For guidance, I drew on two cooking authorities, one American and one Slovenian.
My first step was to turn to the Slovenian Union of America (formerly the Slovenian Women's Union of America), the venerable organization that put together Woman's Glory: The Kitchen, the classic mid-century cookbook that inspired my own culinary journey. Last year, the SUA also gave me the great honor of being the first recipient of their new Literary Award. (Submissions are now open for 2020!)
The SUA recipe for medenjaki, which can be viewed on the organization's website, was contributed by president Mary Lou Voelk. Her instructions are clear and detailed and her enthusiasm is contagious.

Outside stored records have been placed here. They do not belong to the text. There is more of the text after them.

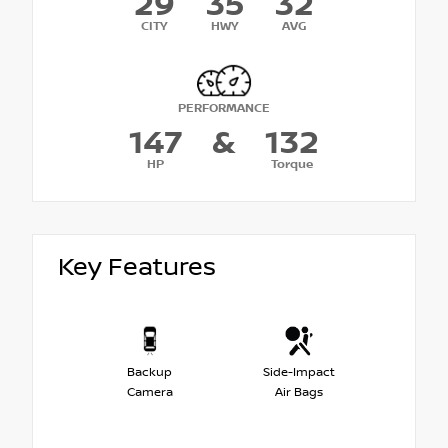
29
35
32
CITY
HWY
AVG
PERFORMANCE
147
&
132
HP
Torque
Key Features
Backup
Side-Impact
Camera
Air Bags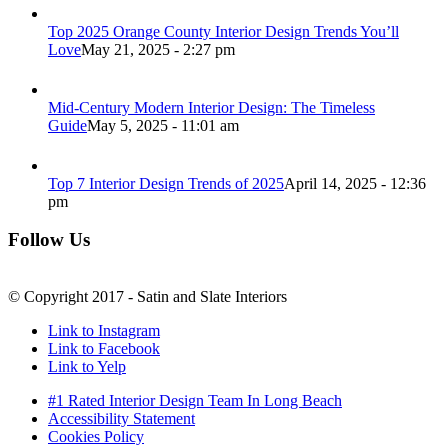
Top 2025 Orange County Interior Design Trends You’ll
Love
May 21, 2025 - 2:27 pm
Mid-Century Modern Interior Design: The Timeless
Guide
May 5, 2025 - 11:01 am
Top 7 Interior Design Trends of 2025
April 14, 2025 - 12:36
pm
Follow Us
© Copyright 2017 - Satin and Slate Interiors
Link to Instagram
Link to Facebook
Link to Yelp
#1 Rated Interior Design Team In Long Beach
Accessibility Statement
Cookies Policy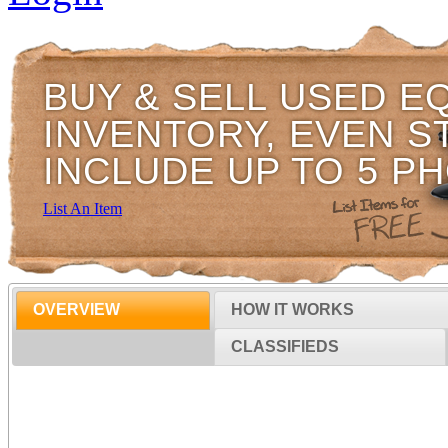
BUY & SELL USED E
INVENTORY, EVEN S
INCLUDE UP TO 5 P
List An Item
OVERVIEW
HOW IT WORKS
CLASSIFIEDS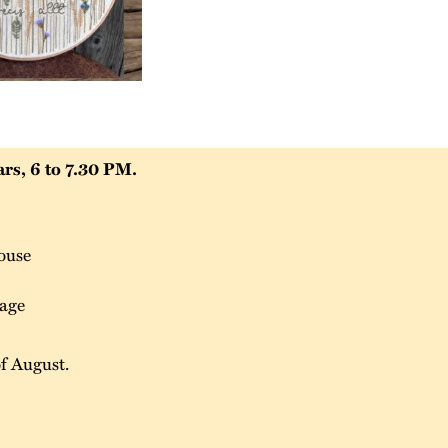
rs, 6 to 7.30 PM.
ouse
tage
of August.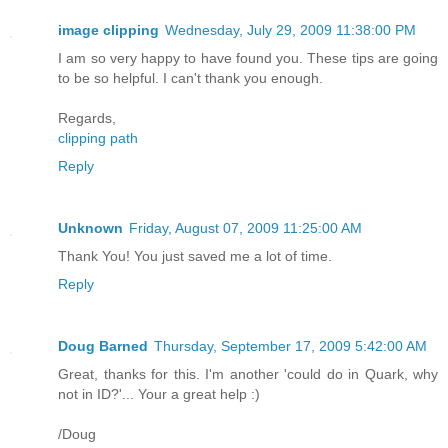
image clipping
Wednesday, July 29, 2009 11:38:00 PM
I am so very happy to have found you. These tips are going
to be so helpful. I can't thank you enough.
Regards,
clipping path
Reply
Unknown
Friday, August 07, 2009 11:25:00 AM
Thank You! You just saved me a lot of time.
Reply
Doug Barned
Thursday, September 17, 2009 5:42:00 AM
Great, thanks for this. I'm another 'could do in Quark, why
not in ID?'... Your a great help :)
/Doug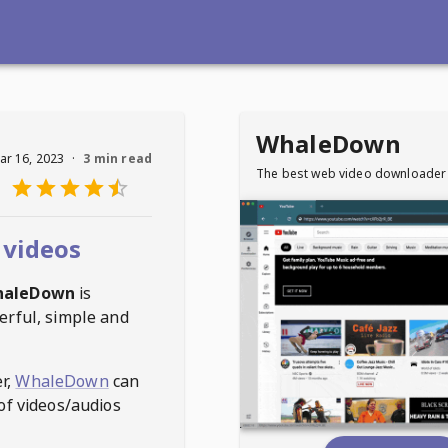
WhaleDown
ar 16, 2023
·
3 min read
The best web video downloader
 videos
haleDown
is
erful, simple and
r,
WhaleDown
can
of videos/audios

But then I discovered the Ana Roš recipe posted on the "I Feel Slovenia" tourist website, which has a whole section devoted to the country's rich tradition of beekeeping. I could not pass up a chance to try what the Slovenian government declares are "the world’s best female chef’s favourite honey biscuits." Unfortunately, this celebrity chef's recipe, while intriguing, offers minimalist instructions.
As you might expect, the Slovenian recipe is somewhat less rich than the American version (more flour and less egg, butter and sugar.) It also calls for baking soda instead of baking powder for leavening. The biggest difference, however, seems to be in the flavorings. The SUA recipe uses familiar sweet spices (cinnamon, cloves nutmeg) along with orange zest. Ana Roš, on the other hand, skips the citrus but puts together an interesting and less usual spice combination that I was eager to try: cardamom and anise, along with the familiar cinnamon and cloves. Note that neither one includes ginger!

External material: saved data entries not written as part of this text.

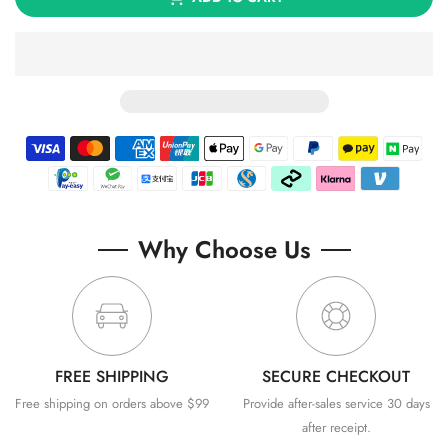
Why Choose Us
FREE SHIPPING
SECURE CHECKOUT
Free shipping on orders above $99
Provide after-sales service 30 days
after receipt.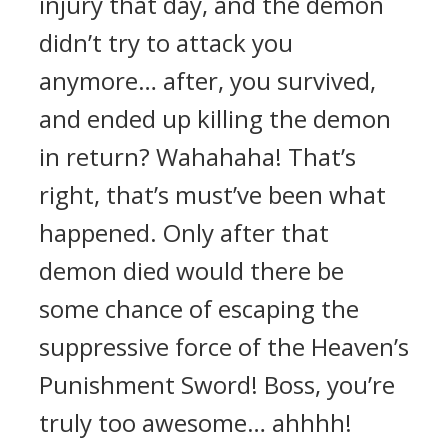
injury that day, and the demon
didn’t try to attack you
anymore… after, you survived,
and ended up killing the demon
in return? Wahahaha! That’s
right, that’s must’ve been what
happened. Only after that
demon died would there be
some chance of escaping the
suppressive force of the Heaven’s
Punishment Sword! Boss, you’re
truly too awesome… ahhhh!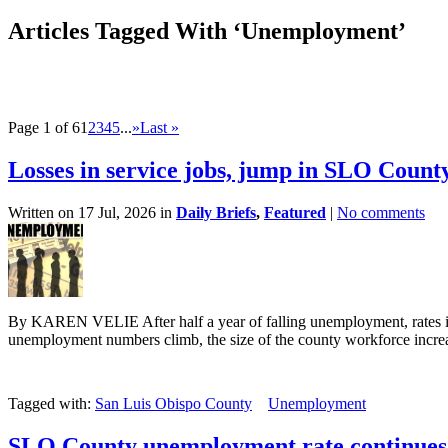
Articles Tagged With ‘Unemployment’
Page 1 of 6
1
2
3
4
5
...
»
Last »
Losses in service jobs, jump in SLO Coun
Written on 17 Jul, 2026 in
Daily Briefs
,
Featured
|
No comments
By KAREN VELIE After half a year of falling unemployment, rates i
unemployment numbers climb, the size of the county workforce increa
Tagged with:
San Luis Obispo County
Unemployment
SLO County unemployment rate continues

So I created a hybrid. Somewhere in between the American and Slovenian recipes in terms of richness, with Ana Roš's intriguing flavorings and Mary Lou Voelk's clear approach to preparation and baking.

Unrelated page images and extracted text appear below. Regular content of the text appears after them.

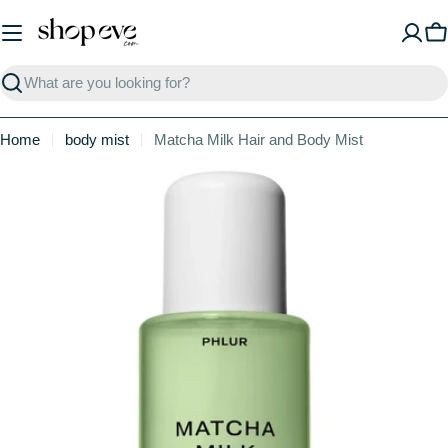
Skip
to
C
content
Search
Home
body mist
Matcha Milk Hair and Body Mist
Skip
to
product
information
Open media 0 in modal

The medenjaki turned out very well: Just sweet enough and with a distinctive flavor from the spices, which sets them apart from conventional American gingerbread cookies. I am happy to report that they were well-received at the Christmas party, with nothing left at the end of the evening but an empty container. Fortunately, I had some left at home, but I suspect I'll be making another batch before the year is over!
Medenjaki (Slovenian Honey Spice cookies)
1 cup unsalted butter
1/2 cup honey
1 cup white sugar
3-1/2 cups flour (approx.)
1 teaspoon baking soda
1 tablespoon cinnamon
1 teaspoon cloves
1/2 teaspoon cardamom
1/2 teaspoon anise
Optional glaze: 1 egg white beaten with 2 teaspoons water
In a saucepan, warm up the butter and honey over medium heat until the butter is melted. Remove from heat and stir in sugar until dissolved. Set aside to cool. When cool, beat in the egg.
While the liquid mixture is cooling, prepare the spice mixture. If using whole spices, grind with a mortar and pestle or a spice grinder. Combine spices in a small bowl.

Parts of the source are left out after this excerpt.